Did you know Alaska is the largest state in the United States (per Travel Alaska)? If you've ever visited Alaska, you might've experienced the state's grand national parks, massive glaciers, diverse wildlife, historic cities, and beautiful mountains. Interestingly enough, it's one of the best places to see those magical Northern Lights in the night sky. But that's not all — Alaska is also well-known for its indigenous culture and hand-carved totem pole art (per Celebrity Cruises). And if you thought that the state doesn't have a signature cuisine, think again.

TasteAtlas revealed a list of traditional Alaskan foods, such as Alaskan smoked salmon, jellied moose nose, and reindeer hot dogs, which contain sausages made with a combination of pork, beef, and caribou. There's also the humorously-named Duck Fart, a shooter made with a layered mixture of Kahlúa, Irish cream, and whiskey. 
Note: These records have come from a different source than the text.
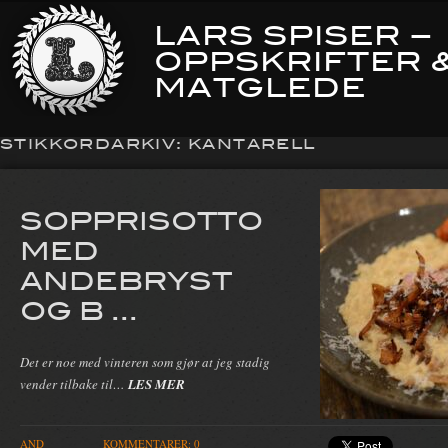
LARS SPISER –
OPPSKRIFTER 
MATGLEDE
STIKKORDARKIV:
KANTARELL
SOPPRISOTTO
MED
ANDEBRYST
OG B ...
Det er noe med vinteren som gjør at jeg stadig
vender tilbake til…
LES MER
AND
KOMMENTARER: 0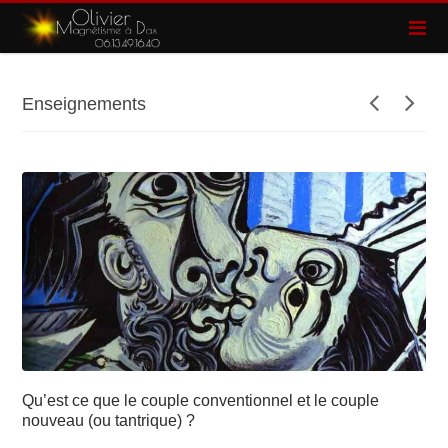
Enseignements
Qu’est ce que le couple conventionnel et le couple
nouveau (ou tantrique) ?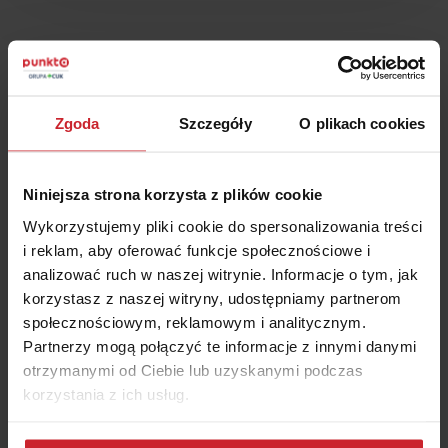
Oszczędź na
OC/AC
– wyceń i kup w 2 minuty
Zgoda
Szczegóły
O plikach cookies
Numer rejestracyjny pojazdu
Niniejsza strona korzysta z plików cookie
Wykorzystujemy pliki cookie do spersonalizowania treści
i reklam, aby oferować funkcje społecznościowe i
Data urodzenia właściciela pojazdu
analizować ruch w naszej witrynie. Informacje o tym, jak
korzystasz z naszej witryny, udostępniamy partnerom
społecznościowym, reklamowym i analitycznym.
Akceptuję
Regulamin
świadczenia usług drogą
Partnerzy mogą połączyć te informacje z innymi danymi
elektroniczną i zawierania umów na odległość oraz
otrzymanymi od Ciebie lub uzyskanymi podczas
Informacje
o multiagencie i administratorze danych.
korzystania z ich usług.
Dowiedz się więcej na temat tego, kim jesteśmy, jak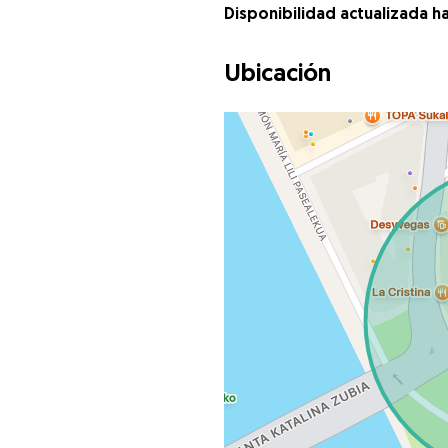
Disponibilidad actualizada h
Ubicación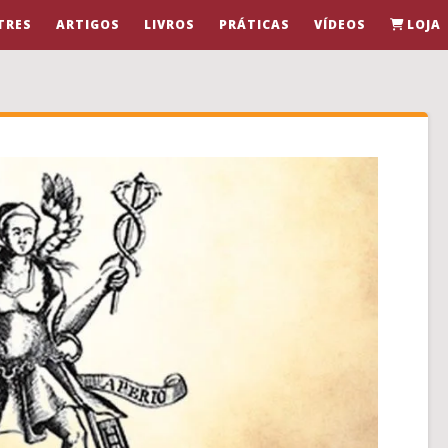
TRES
ARTIGOS
LIVROS
PRÁTICAS
VÍDEOS
LOJA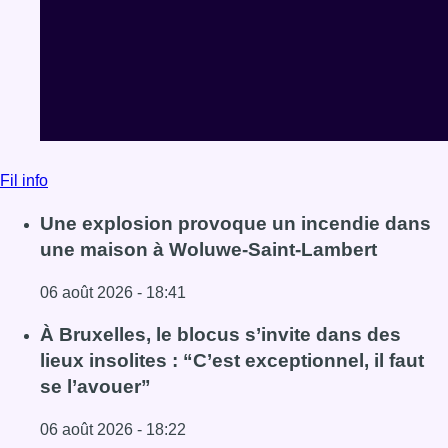
Fil info
Une explosion provoque un incendie dans
une maison à Woluwe-Saint-Lambert
06 août 2026 - 18:41
Lire l'article Une explosion provoque un incendie dans 
À Bruxelles, le blocus s’invite dans des
lieux insolites : “C’est exceptionnel, il faut
se l’avouer”
06 août 2026 - 18:22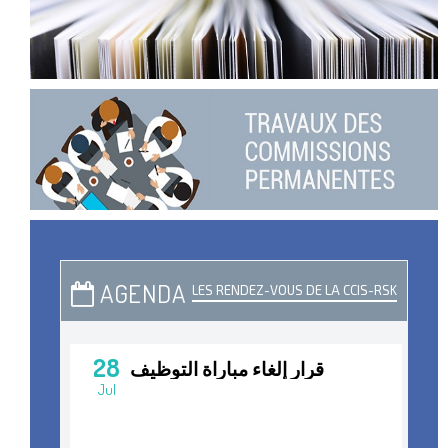
AGENDA
LES RENDEZ-VOUS DE LA CCIS-RSK
28
قرار إلغاء مباراة التوظيف
Jul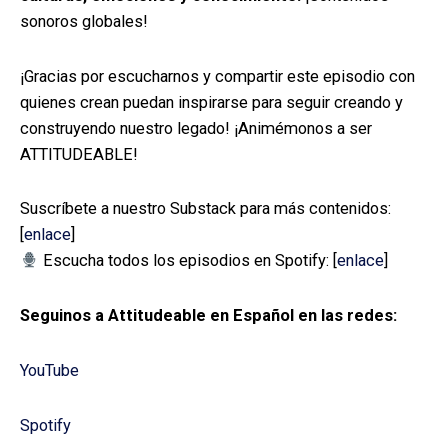
sonoros globales!
¡Gracias por escucharnos y compartir este episodio con
quienes crean puedan inspirarse para seguir creando y
construyendo nuestro legado! ¡Animémonos a ser
ATTITUDEABLE!
Suscríbete a nuestro Substack para más contenidos:
[
enlace
]
Escucha todos los episodios en Spotify: [
enlace
]
Seguinos a Attitudeable en Español en las redes:
YouTube
Spotify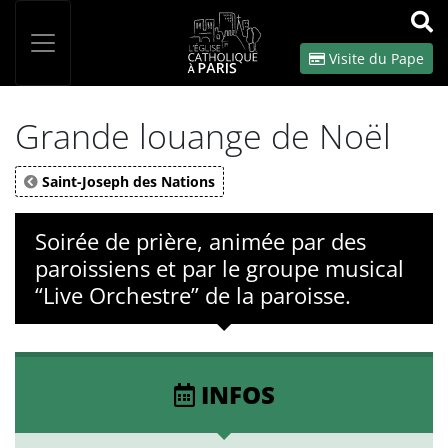
Panneau de gestion des cookies
Votre recherche
OK
Visite du Pape
Grande louange de Noël
Saint-Joseph des Nations
Soirée de prière, animée par des
paroissiens et par le groupe musical
“Live Orchestre” de la paroisse.
INFOS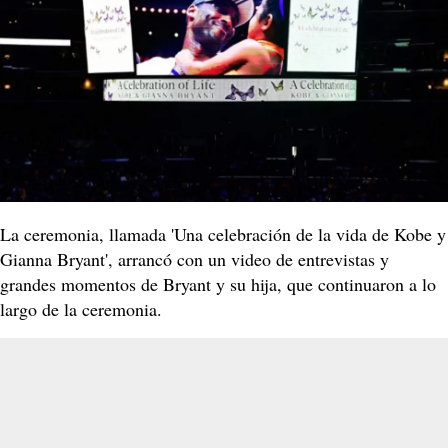
La ceremonia, llamada 'Una celebración de la vida de Kobe y
Gianna Bryant', arrancó con un video de entrevistas y
grandes momentos de Bryant y su hija, que continuaron a lo
largo de la ceremonia.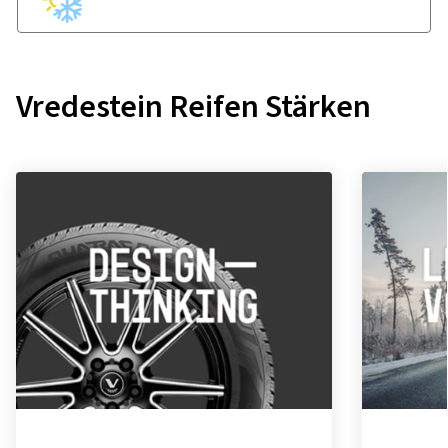
Vredestein Reifen Stärken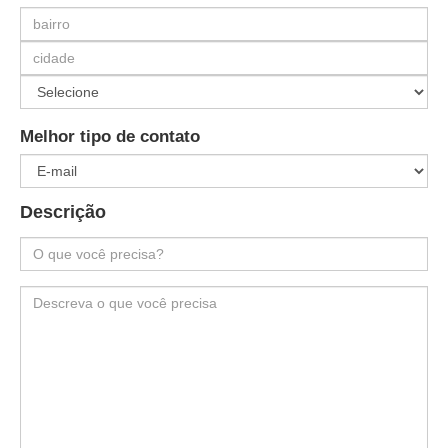
Melhor tipo de contato
Descrição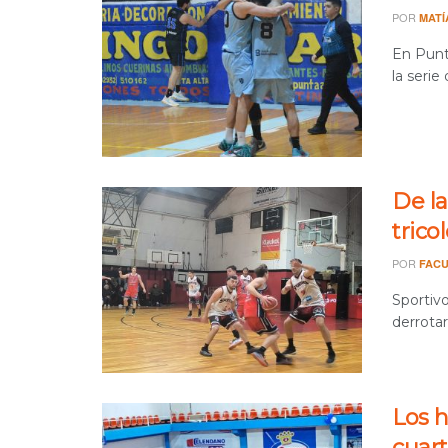
POR
MATÍ
En Punta
la serie d
De l
trico
POR
FACU
Sportivo
derrotar
Los h
cuar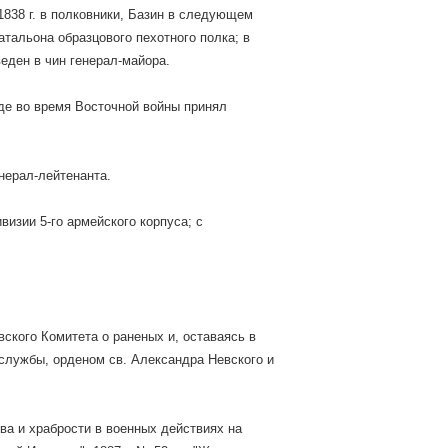
1838 г. в полковники, Базин в следующем
батальона образцового пехотного полка; в
веден в чин генерал-майора.
де во время Восточной войны принял
нерал-лейтенанта.
визии 5-го армейского корпуса; с
ского Комитета о раненых и, оставаясь в
й службы, орденом св. Александра Невского и
тва и храбрости в военных действиях на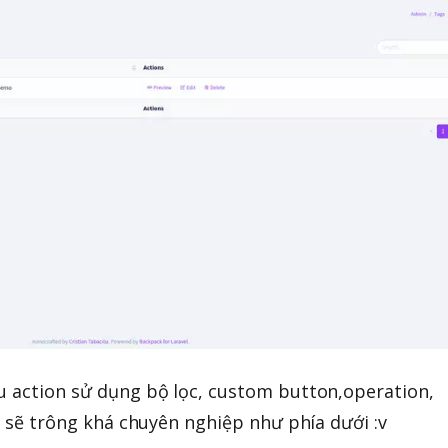
u action sử dụng bộ lọc, custom button,operation,
.. sẽ trông khá chuyên nghiệp như phía dưới :v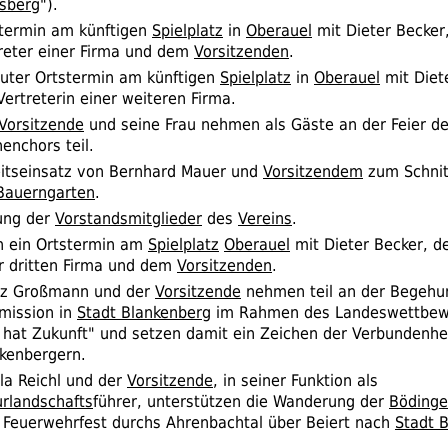
lsberg
").
termin am künftigen
Spielplatz
in
Oberauel
mit Dieter Becker
reter einer Firma und dem
Vorsitzenden
.
uter Ortstermin am künftigen
Spielplatz
in
Oberauel
mit Diet
Vertreterin einer weiteren Firma.
Vorsitzende
und seine Frau nehmen als Gäste an der Feier d
henchors teil.
itseinsatz von Bernhard Mauer und
Vorsitzendem
zum Schnit
Bauerngarten
.
ung der
Vorstandsmitglieder
des
Vereins
.
 ein Ortstermin am
Spielplatz
Oberauel
mit Dieter Becker, d
r dritten Firma und dem
Vorsitzenden
.
nz Großmann und der
Vorsitzende
nehmen teil an der Begehu
mission in
Stadt Blankenberg
im Rahmen des Landeswettbew
hat Zukunft" und setzen damit ein Zeichen der Verbundenhe
kenbergern.
la Reichl und der
Vorsitzende
, in seiner Funktion als
urlandschafts
führer, unterstützen die Wanderung der
Bödinge
Feuerwehrfest durchs Ahrenbachtal über Beiert nach
Stadt 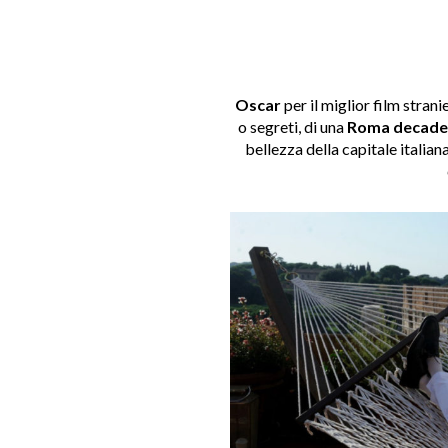
Oscar
per il miglior film stran
o segreti, di una
Roma decade
bellezza della capitale italian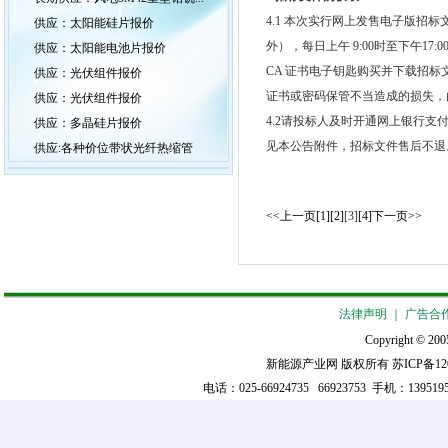
4.1 本次实行网上发售电子版招标文
供应：太阳能硅片报价
外），每日上午 9:00时至下午17:0
供应：太阳能电池片报价
CA 证书电子钥匙购买并下载招
供应：光伏组件报价
证书或密码保管不当造成的损失，
供应：光伏组件报价
4.2请投标人及时开通网上银行支
供应：多晶硅片报价
见本公告附件，招标文件售后不退
供应:各种价位带状光纤热缩管
<<上一页
[1]
[2]
[3]
[4]
下一页>>
法律声明
｜
广告合
Copyright © 2005
新能源产业网 版权所有
苏ICP备12
电话：025-66924735 66923753 手机：139519521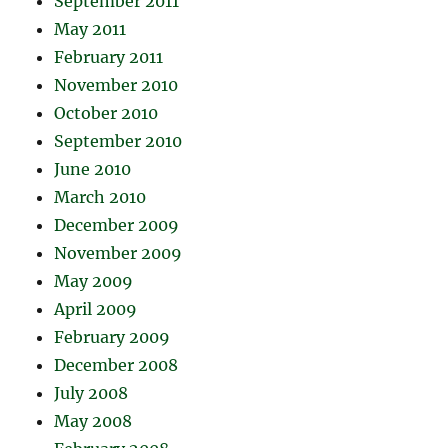
September 2011
May 2011
February 2011
November 2010
October 2010
September 2010
June 2010
March 2010
December 2009
November 2009
May 2009
April 2009
February 2009
December 2008
July 2008
May 2008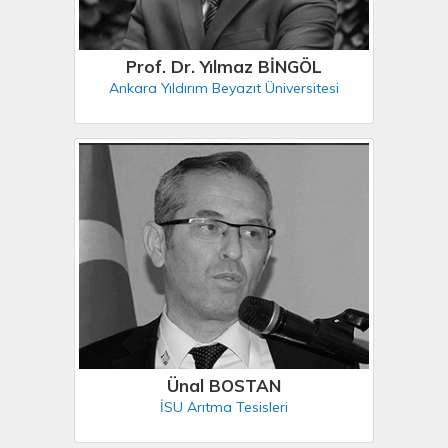
Prof. Dr. Yılmaz BİNGÖL
Ankara Yıldırım Beyazıt Üniversitesi
Ünal BOSTAN
İSU Arıtma Tesisleri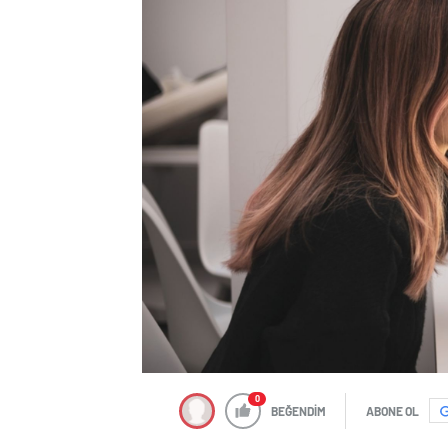
0
BEĞENDİM
ABONE OL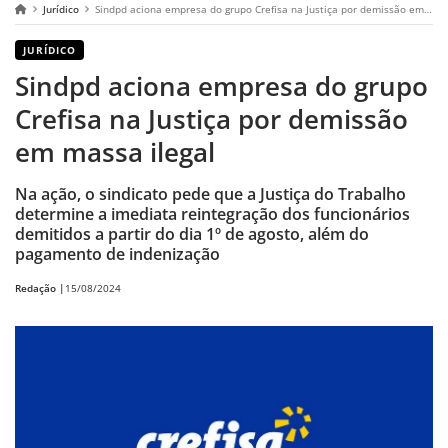
Jurídico
Sindpd aciona empresa do grupo Crefisa na Justiça por demissão em massa ilegal
JURÍDICO
Sindpd aciona empresa do grupo
Crefisa na Justiça por demissão
em massa ilegal
Na ação, o sindicato pede que a Justiça do Trabalho
determine a imediata reintegração dos funcionários
demitidos a partir do dia 1º de agosto, além do
pagamento de indenização
Redação |
15/08/2024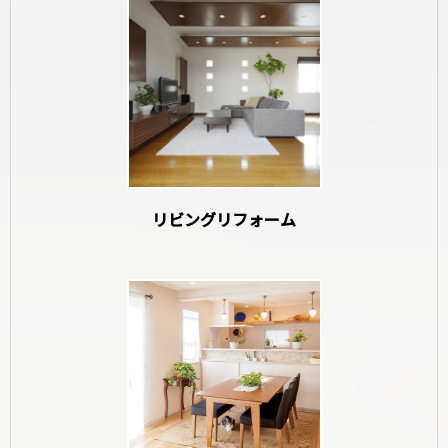
和室リフォーム
リビングリフォーム
寝室リフォーム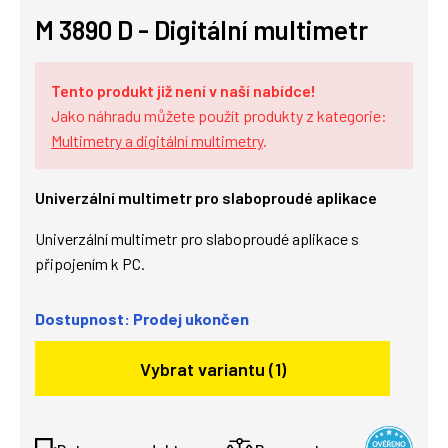
M 3890 D - Digitální multimetr
Tento produkt již není v naší nabídce!
Jako náhradu můžete použít produkty z kategorie:
Multimetry a digitální multimetry
.
Univerzální multimetr pro slaboproudé aplikace
Univerzální multimetr pro slaboproudé aplikace s
připojením k PC.
Dostupnost: Prodej ukončen
Vybrat variantu (1)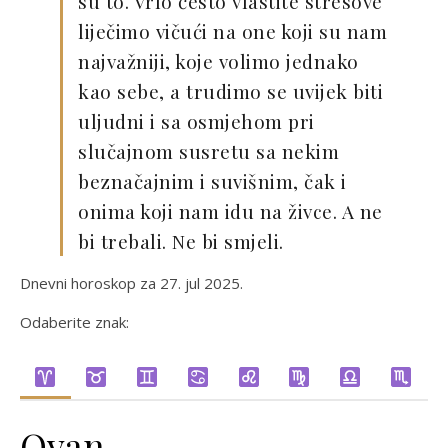
su to. Vrlo često vlastite stresove
liječimo vičući na one koji su nam
najvažniji, koje volimo jednako
kao sebe, a trudimo se uvijek biti
uljudni i sa osmjehom pri
slučajnom susretu sa nekim
beznačajnim i suvišnim, čak i
onima koji nam idu na živce. A ne
bi trebali. Ne bi smjeli.
Dnevni horoskop za 27. jul 2025.
Odaberite znak:
Ovan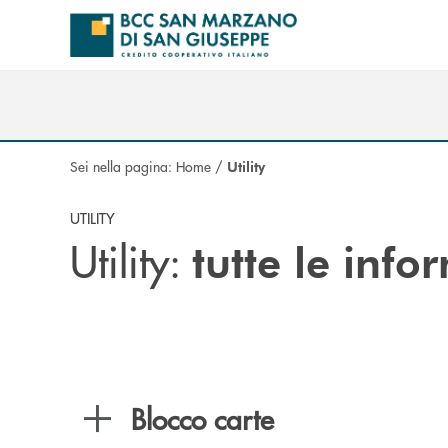
Salta al contenuto principale
Sei nella pagina:
Home
/
Utility
UTILITY
Utility:
tutte le info
Blocco carte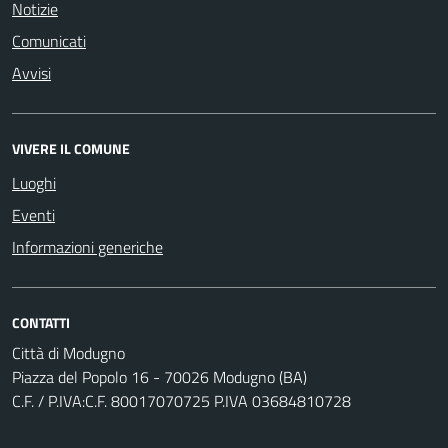
Notizie
Comunicati
Avvisi
VIVERE IL COMUNE
Luoghi
Eventi
Informazioni generiche
CONTATTI
Città di Modugno
Piazza del Popolo 16 - 70026 Modugno (BA)
C.F. / P.IVA:C.F. 80017070725 P.IVA 03684810728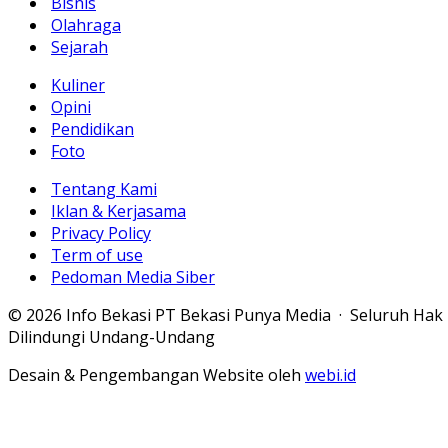
Bisnis
Olahraga
Sejarah
Kuliner
Opini
Pendidikan
Foto
Tentang Kami
Iklan & Kerjasama
Privacy Policy
Term of use
Pedoman Media Siber
© 2026 Info Bekasi PT Bekasi Punya Media · Seluruh Hak
Dilindungi Undang-Undang
Desain & Pengembangan Website oleh
webi.id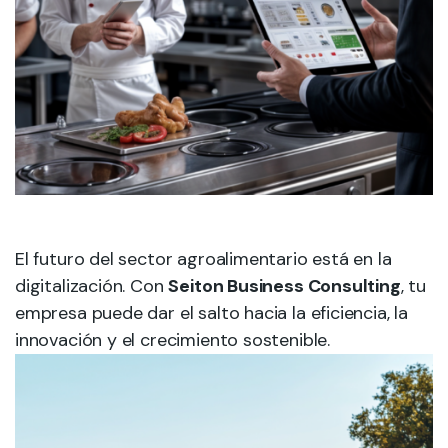
El futuro del sector agroalimentario está en la
digitalización. Con
Seiton Business Consulting
, tu
empresa puede dar el salto hacia la eficiencia, la
innovación y el crecimiento sostenible.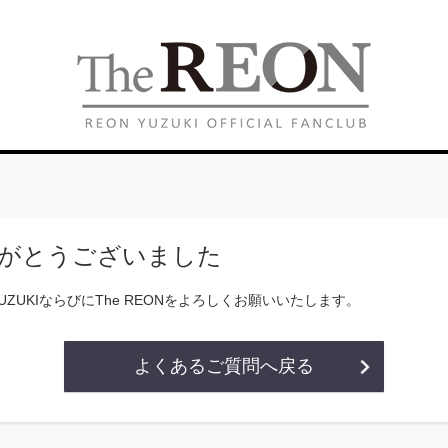
がとうございました
YUZUKIならびにThe REONをよろしくお願いいたします。
よくあるご質問へ戻る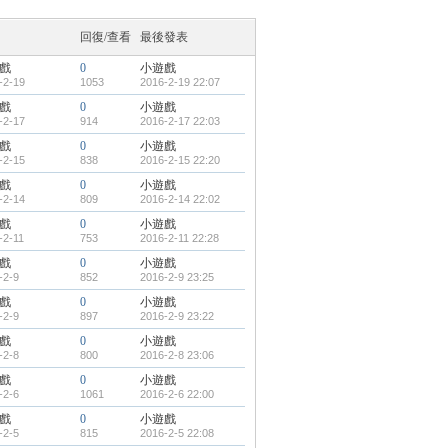
回復/查看
最後發表
戲
0
小遊戲
-2-19
1053
2016-2-19 22:07
戲
0
小遊戲
-2-17
914
2016-2-17 22:03
戲
0
小遊戲
-2-15
838
2016-2-15 22:20
戲
0
小遊戲
-2-14
809
2016-2-14 22:02
戲
0
小遊戲
-2-11
753
2016-2-11 22:28
戲
0
小遊戲
-2-9
852
2016-2-9 23:25
戲
0
小遊戲
-2-9
897
2016-2-9 23:22
戲
0
小遊戲
-2-8
800
2016-2-8 23:06
戲
0
小遊戲
-2-6
1061
2016-2-6 22:00
戲
0
小遊戲
-2-5
815
2016-2-5 22:08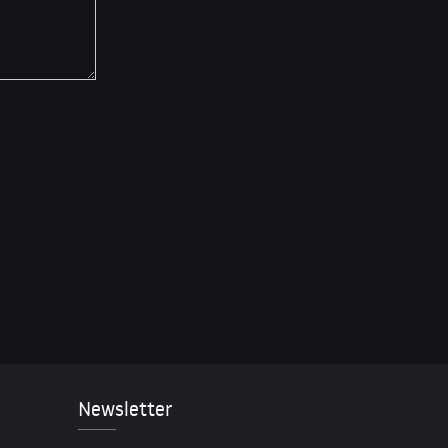
Newsletter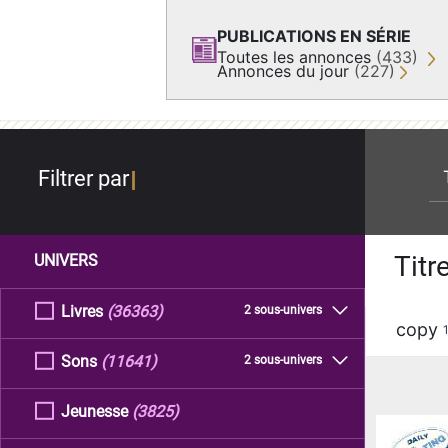
PUBLICATIONS EN SÉRIE
Toutes les annonces
(433)
Annonces du jour
(227)
re
Filtrer par
Titr
UNIVERS
Livres
(36363)
2 sous-univers
copy
Sons
(11641)
2 sous-univers
Jeunesse
(3825)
And one of the most exciting foods of Alaskan cuisine is a traditional frozen dessert that pairs sweet and savory flavors. Apparently, it's so good that it will make some people go on an Alaskan vacation just to taste this delicacy.

Akutaq is a frozen treat made with fat, oil, berries, and water or fresh snow

This Alaskan frozen dessert is called akutaq or akutuq, which is a Yupik word that means "to mix together." The frozen treat dates back many years in the past, when the Natives prepared it to survive, according to the Alaska Native Knowledge Network. Atlas Obscura reports that akutaq is prepared in many different ways, but the main ingredients are fat, oil, berries, and either water or fresh snow. Ground caribou meat or dried fish are usually mixed with blueberries or salmonberries (or both), seal oil, and fresh snow to get a frozen dessert with flavors that can be sweet, salty, gamey, and briny. 

Akutaq is traditionally made by hand, although modern versions are often made in electric mixers. However, the flavors of akutaq change depending on locally available ingredients. Up north, bear and musk-ox fat are often used; coastal areas use saltwater fish, while those living inland use freshwater fish. And Matador Network says that Crisco has become a favored addition to akutaq, giving the frozen treat that much-needed fluffiness. 

It wouldn't be a bad idea to consider visiting Alaska and indulging in this indigenous dessert while celebrating its Native cuisine in the process.